▶ [Exercise instructions]:
The copy you give must match the listing below exactly and contain no pictures.

▶ [Dataset section]:
◆ ◆ ◆ ◆ ◆ ◆ ◆
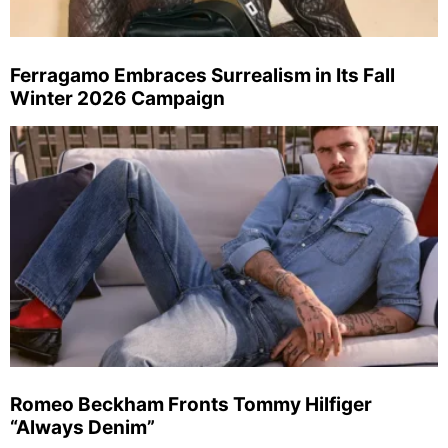
Ferragamo Embraces Surrealism in Its Fall
Winter 2026 Campaign
Romeo Beckham Fronts Tommy Hilfiger
“Always Denim”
◆ ◆ ◆ ◆ ◆ ◆ ◆
▶ [Response to this task]:
Ferragamo Embraces Surrealism in Its Fall
Winter 2026 Campaign
Romeo Beckham Fronts Tommy Hilfiger
“Always Denim”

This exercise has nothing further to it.